Юноши, на обязанности которых лежало наблюдение за порядком, сновали среди зрителей, совещаясь друг с другом и с представителями двух соревнующихся команд. Борцы пока еще не вступали в круг и держались позади толпы. Время от времени двое юношей с пальмовыми ветками в руках обегали круг и оттесняли зрителей, хлопая ветками по земле у их ног, а если кто упрямился, то и по ногам.
Наконец в круг вступили все борцы, встреченные ревом и рукоплесканиями толпы. Барабаны пришли в исступленье. Зрители подались вперед. Юноши, следящие за порядком, побежали по кругу, размахивая своими ветками. Старики покачивали головами в такт барабанам и вспоминали дни, когда они сами боролись под эти пьянящие звуки.

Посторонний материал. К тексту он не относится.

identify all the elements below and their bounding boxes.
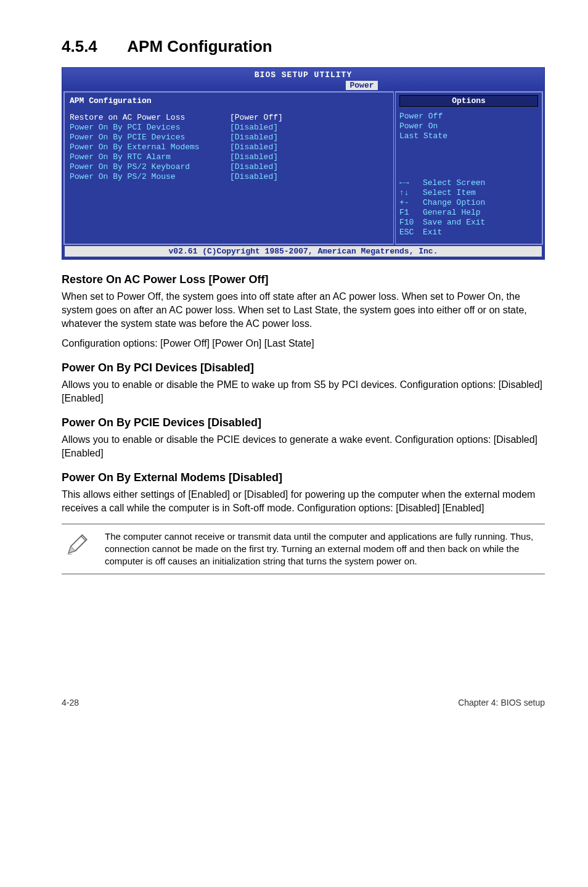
- nav-row: +-Change Option: [399, 198, 538, 208]
- nav-key: F1: [399, 208, 423, 218]
- bios-setting-label: Restore on AC Power Loss: [70, 113, 230, 123]
- note-block: The computer cannot receive or transmit …: [62, 524, 545, 574]
- option-item: Power On: [399, 122, 538, 131]
- bios-setting-label: Power On By PS/2 Mouse: [70, 172, 230, 182]
- nav-key: ↑↓: [399, 188, 423, 198]
- bios-setting-row: Restore on AC Power Loss [Power Off]: [70, 113, 388, 123]
- bios-setting-value: [Disabled]: [230, 133, 278, 142]
- bios-screenshot: BIOS SETUP UTILITY Power APM Configurati…: [62, 67, 545, 260]
- bios-setting-label: Power On By PS/2 Keyboard: [70, 162, 230, 172]
- subsection-heading: Power On By External Modems [Disabled]: [62, 471, 545, 484]
- bios-right-panel: Options Power Off Power On Last State ←→…: [395, 91, 543, 245]
- bios-setting-label: Power On By RTC Alarm: [70, 152, 230, 162]
- bios-setting-row: Power On By PCIE Devices [Disabled]: [70, 133, 388, 142]
- nav-text: Select Item: [423, 188, 476, 197]
- bios-left-title: APM Configuration: [70, 96, 388, 105]
- options-list: Power Off Power On Last State: [399, 112, 538, 141]
- nav-row: ↑↓Select Item: [399, 188, 538, 198]
- option-item: Last State: [399, 131, 538, 141]
- nav-help: ←→Select Screen ↑↓Select Item +-Change O…: [399, 178, 538, 237]
- bios-setting-row: Power On By PS/2 Mouse [Disabled]: [70, 172, 388, 182]
- body-text: Configuration options: [Power Off] [Powe…: [62, 337, 545, 350]
- bios-setting-label: Power On By External Modems: [70, 142, 230, 152]
- bios-setting-row: Power On By PCI Devices [Disabled]: [70, 123, 388, 133]
- bios-setting-value: [Disabled]: [230, 123, 278, 133]
- nav-row: ESCExit: [399, 228, 538, 237]
- bios-top-bar: BIOS SETUP UTILITY Power: [62, 68, 544, 90]
- body-text: When set to Power Off, the system goes i…: [62, 290, 545, 331]
- bios-setting-row: Power On By RTC Alarm [Disabled]: [70, 152, 388, 162]
- nav-row: F1General Help: [399, 208, 538, 218]
- section-number: 4.5.4: [62, 37, 123, 56]
- section-title: APM Configuration: [127, 37, 272, 56]
- bios-tab-power: Power: [346, 81, 377, 90]
- bios-left-panel: APM Configuration Restore on AC Power Lo…: [63, 91, 394, 245]
- bios-setting-value: [Disabled]: [230, 152, 278, 162]
- nav-text: Save and Exit: [423, 218, 485, 227]
- page-footer: 4-28 Chapter 4: BIOS setup: [62, 698, 545, 708]
- nav-text: General Help: [423, 208, 481, 217]
- pencil-icon: [64, 530, 91, 560]
- page-number: 4-28: [62, 698, 79, 708]
- nav-row: F10Save and Exit: [399, 218, 538, 228]
- nav-row: ←→Select Screen: [399, 178, 538, 188]
- bios-setting-row: Power On By External Modems [Disabled]: [70, 142, 388, 152]
- nav-key: ←→: [399, 178, 423, 188]
- subsection-heading: Power On By PCIE Devices [Disabled]: [62, 416, 545, 429]
- bios-setting-value: [Disabled]: [230, 142, 278, 152]
- options-header: Options: [399, 95, 538, 107]
- subsection-heading: Restore On AC Power Loss [Power Off]: [62, 273, 545, 286]
- bios-setting-row: Power On By PS/2 Keyboard [Disabled]: [70, 162, 388, 172]
- nav-text: Exit: [423, 228, 442, 237]
- subsection-heading: Power On By PCI Devices [Disabled]: [62, 361, 545, 374]
- nav-key: ESC: [399, 228, 423, 237]
- nav-key: +-: [399, 198, 423, 208]
- section-heading: 4.5.4 APM Configuration: [62, 37, 545, 56]
- bios-tabs: Power: [62, 81, 544, 90]
- body-text: Allows you to enable or disable the PME …: [62, 378, 545, 405]
- bios-setting-value: [Disabled]: [230, 172, 278, 182]
- chapter-label: Chapter 4: BIOS setup: [458, 698, 545, 708]
- bios-setting-label: Power On By PCIE Devices: [70, 133, 230, 142]
- bios-setting-label: Power On By PCI Devices: [70, 123, 230, 133]
- note-text: The computer cannot receive or transmit …: [105, 530, 542, 567]
- bios-setting-value: [Disabled]: [230, 162, 278, 172]
- bios-footer: v02.61 (C)Copyright 1985-2007, American …: [65, 246, 542, 257]
- body-text: Allows you to enable or disable the PCIE…: [62, 433, 545, 460]
- nav-key: F10: [399, 218, 423, 228]
- option-item: Power Off: [399, 112, 538, 122]
- nav-text: Change Option: [423, 198, 485, 207]
- body-text: This allows either settings of [Enabled]…: [62, 488, 545, 515]
- bios-title: BIOS SETUP UTILITY: [62, 69, 544, 81]
- nav-text: Select Screen: [423, 178, 485, 188]
- bios-setting-value: [Power Off]: [230, 113, 283, 123]
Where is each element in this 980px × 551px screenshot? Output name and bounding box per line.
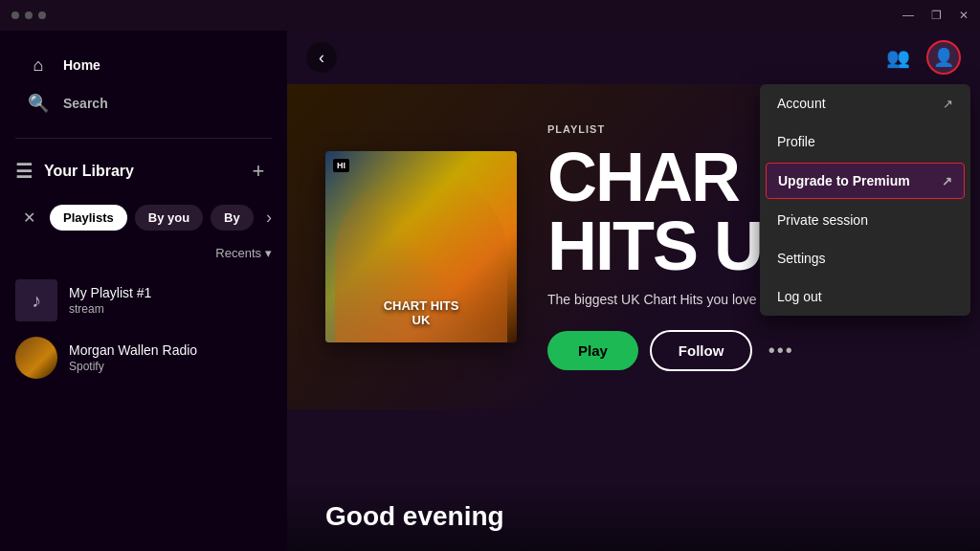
back-button[interactable]: ‹: [306, 42, 337, 73]
dropdown-menu: Account ↗ Profile Upgrade to Premium ↗ P…: [760, 84, 970, 316]
titlebar-dot-3: [38, 11, 46, 19]
dropdown-item-premium[interactable]: Upgrade to Premium ↗: [766, 163, 965, 199]
recents-row: Recents ▾: [0, 238, 287, 268]
minimize-button[interactable]: —: [902, 9, 914, 22]
dropdown-item-account[interactable]: Account ↗: [760, 84, 970, 122]
list-item[interactable]: Morgan Wallen Radio Spotify: [8, 329, 279, 386]
playlist-info-1: My Playlist #1 stream: [69, 285, 151, 316]
playlist-info-2: Morgan Wallen Radio Spotify: [69, 342, 197, 373]
sidebar-home-label: Home: [63, 57, 100, 73]
more-options-button[interactable]: •••: [764, 333, 798, 367]
titlebar-dot-1: [11, 11, 19, 19]
add-library-button[interactable]: +: [245, 158, 272, 185]
sidebar: ⌂ Home 🔍 Search ☰ Your Library + ✕ Playl…: [0, 31, 287, 551]
sidebar-nav: ⌂ Home 🔍 Search: [0, 31, 287, 130]
filter-clear-button[interactable]: ✕: [15, 204, 42, 231]
your-library-header: ☰ Your Library +: [0, 146, 287, 196]
main-topbar: ‹ 👥 👤: [287, 31, 980, 84]
playlist-thumb-mw: [15, 337, 57, 379]
sidebar-item-home[interactable]: ⌂ Home: [15, 46, 272, 84]
user-profile-button[interactable]: 👤: [926, 40, 961, 75]
dropdown-item-settings[interactable]: Settings: [760, 239, 970, 277]
recents-button[interactable]: Recents ▾: [215, 246, 272, 260]
library-title-group: ☰ Your Library: [15, 160, 134, 183]
list-item[interactable]: ♪ My Playlist #1 stream: [8, 272, 279, 329]
album-hi-label: HI: [333, 159, 349, 172]
friends-button[interactable]: 👥: [880, 40, 915, 75]
good-evening-section: Good evening: [287, 482, 980, 551]
titlebar-controls: — ❐ ✕: [902, 9, 969, 22]
recents-chevron-icon: ▾: [265, 246, 272, 260]
sidebar-item-search[interactable]: 🔍 Search: [15, 84, 272, 122]
back-icon: ‹: [319, 48, 324, 68]
titlebar: — ❐ ✕: [0, 0, 980, 31]
your-library-label: Your Library: [44, 163, 134, 180]
search-icon: 🔍: [27, 92, 50, 115]
filter-row: ✕ Playlists By you By ›: [0, 196, 287, 238]
titlebar-dot-2: [25, 11, 33, 19]
titlebar-dots: [11, 11, 46, 19]
library-icon: ☰: [15, 160, 33, 183]
playlist-name-2: Morgan Wallen Radio: [69, 342, 197, 358]
dropdown-item-profile[interactable]: Profile: [760, 122, 970, 161]
sidebar-search-label: Search: [63, 96, 108, 111]
hero-actions: Play Follow •••: [547, 330, 942, 371]
playlist-name-1: My Playlist #1: [69, 285, 151, 300]
dropdown-logout-label: Log out: [777, 289, 822, 304]
play-button[interactable]: Play: [547, 331, 638, 370]
good-evening-text: Good evening: [325, 501, 504, 531]
dropdown-settings-label: Settings: [777, 251, 826, 266]
filter-by-button[interactable]: By: [211, 205, 254, 231]
main-content: ‹ 👥 👤 HI CHART HITSUK: [287, 31, 980, 551]
playlist-sub-2: Spotify: [69, 360, 197, 373]
playlist-list: ♪ My Playlist #1 stream Morgan Wallen Ra…: [0, 268, 287, 390]
follow-button[interactable]: Follow: [650, 330, 753, 371]
recents-label: Recents: [215, 246, 261, 260]
playlist-thumb-note: ♪: [15, 279, 57, 321]
dropdown-item-logout[interactable]: Log out: [760, 277, 970, 316]
friends-icon: 👥: [886, 46, 910, 69]
topbar-right: 👥 👤: [880, 40, 961, 75]
external-link-icon: ↗: [943, 97, 953, 111]
home-icon: ⌂: [27, 54, 50, 77]
filter-by-you-button[interactable]: By you: [135, 205, 203, 231]
dropdown-profile-label: Profile: [777, 134, 815, 149]
dropdown-account-label: Account: [777, 96, 826, 111]
filter-chevron-icon[interactable]: ›: [266, 208, 272, 228]
filter-playlists-button[interactable]: Playlists: [50, 205, 127, 231]
album-art: HI CHART HITSUK: [325, 151, 517, 342]
close-button[interactable]: ✕: [959, 9, 969, 22]
dropdown-item-private-session[interactable]: Private session: [760, 201, 970, 239]
app-layout: ⌂ Home 🔍 Search ☰ Your Library + ✕ Playl…: [0, 31, 980, 551]
user-icon: 👤: [933, 47, 954, 68]
album-title-text: CHART HITSUK: [384, 298, 459, 327]
maximize-button[interactable]: ❐: [931, 9, 942, 22]
playlist-sub-1: stream: [69, 302, 151, 316]
premium-external-icon: ↗: [942, 174, 952, 188]
sidebar-divider: [15, 138, 272, 139]
dropdown-premium-label: Upgrade to Premium: [778, 173, 910, 188]
dropdown-private-session-label: Private session: [777, 212, 868, 228]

Состязание начали мальчики пятнадцати — шестнадцати лет. У обеих борющихся сторон было по три таких мальчика. Они не были настоящими борцами, — их выпускали только для затравки. Первые две схватки закончились быстро. Зато третья произвела настоящую сенсацию даже среди старейшин, которые обычно не проявляют своего волнения столь открыто. Она закончилась так же скоро, как и первые две, быть может, даже скорее. Однако мало кому доводилось видеть прежде подобную борьбу. Как только мальчики сошлись, один из них сделал какое-то движение, настолько молниененосное, что ничего нельзя было понять, и другой борец растянулся на спине. Толпа взревела, дико захлопала в ладоши, так что на минуту в этом шуме потонули неистовые звуки барабанов. Оконкво вскочил, но тотчас же снова сел. Трое молодых людей из команды победителя выбежали вперед, высоко подняли его и, приплясывая, понесли под приветственные возгласы толпы. Вскоре все узнали, что имя мальчика Мадука, это был сын Обиерики.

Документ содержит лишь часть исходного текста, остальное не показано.